[Dataset entries]
+++++
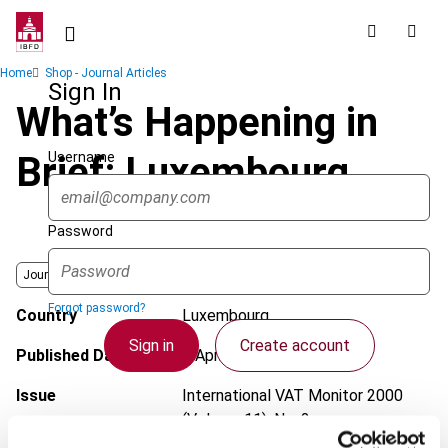
Skip
to
main
Breadcrumb
Home
Shop - Journal Articles
content
Sign In
What’s Happening in
Username
Brief: Luxembourg
Password
Journal
Forgot password?
Country
Luxembourg
Sign in
Create account
Published Date
1 April 2000
Issue
International VAT Monitor
2000
(Volume 11), No. 2
Single Sign On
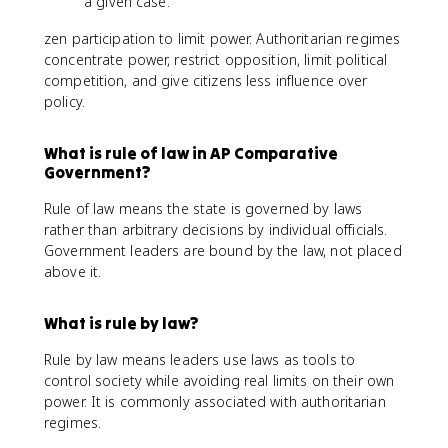
a given case.
zen participation to limit power. Authoritarian regimes
concentrate power, restrict opposition, limit political
competition, and give citizens less influence over
policy.
What is rule of law in AP Comparative
Government?
Rule of law means the state is governed by laws
rather than arbitrary decisions by individual officials.
Government leaders are bound by the law, not placed
above it.
What is rule by law?
Rule by law means leaders use laws as tools to
control society while avoiding real limits on their own
power. It is commonly associated with authoritarian
regimes.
+++++
The data above should be set down again exactly, with the pictures omitted.

Skip
to
main
Breadcrumb
Home
Shop - Journal Articles
content
Sign In
What’s Happening in
Username
Brief: Luxembourg
Password
Journal
Forgot password?
Country
Luxembourg
Sign in
Create account
Published Date
1 April 2000
Issue
International VAT Monitor
2000
(Volume 11), No. 2
Single Sign On
a given case.
zen participation to limit power. Authoritarian regimes
concentrate power, restrict opposition, limit political
competition, and give citizens less influence over
policy.
What is rule of law in AP Comparative
Government?
Rule of law means the state is governed by laws
rather than arbitrary decisions by individual officials.
Government leaders are bound by the law, not placed
above it.
What is rule by law?
Rule by law means leaders use laws as tools to
control society while avoiding real limits on their own
power. It is commonly associated with authoritarian
regimes.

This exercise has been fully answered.